## ENTRIES SUPPLIED:
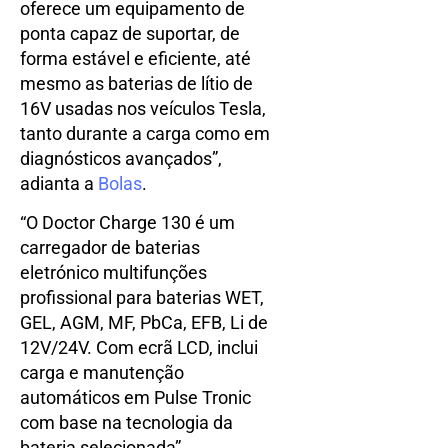
oferece um equipamento de
ponta capaz de suportar, de
forma estável e eficiente, até
mesmo as baterias de lítio de
16V usadas nos veículos Tesla,
tanto durante a carga como em
diagnósticos avançados”,
adianta a
Bolas
.
“O Doctor Charge 130 é um
carregador de baterias
eletrónico multifunções
profissional para baterias WET,
GEL, AGM, MF, PbCa, EFB, Li de
12V/24V. Com ecrã LCD, inclui
carga e manutenção
automáticos em Pulse Tronic
com base na tecnologia da
bateria selecionada”,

## WORK TASK:
The required output is each line from the one with "mesmo as baterias de lítio de" through the end of the material above, repeated exactly with both ends included.

## WRITTEN SOLUTION:
mesmo as baterias de lítio de
16V usadas nos veículos Tesla,
tanto durante a carga como em
diagnósticos avançados”,
adianta a
Bolas
.
“O Doctor Charge 130 é um
carregador de baterias
eletrónico multifunções
profissional para baterias WET,
GEL, AGM, MF, PbCa, EFB, Li de
12V/24V. Com ecrã LCD, inclui
carga e manutenção
automáticos em Pulse Tronic
com base na tecnologia da
bateria selecionada”,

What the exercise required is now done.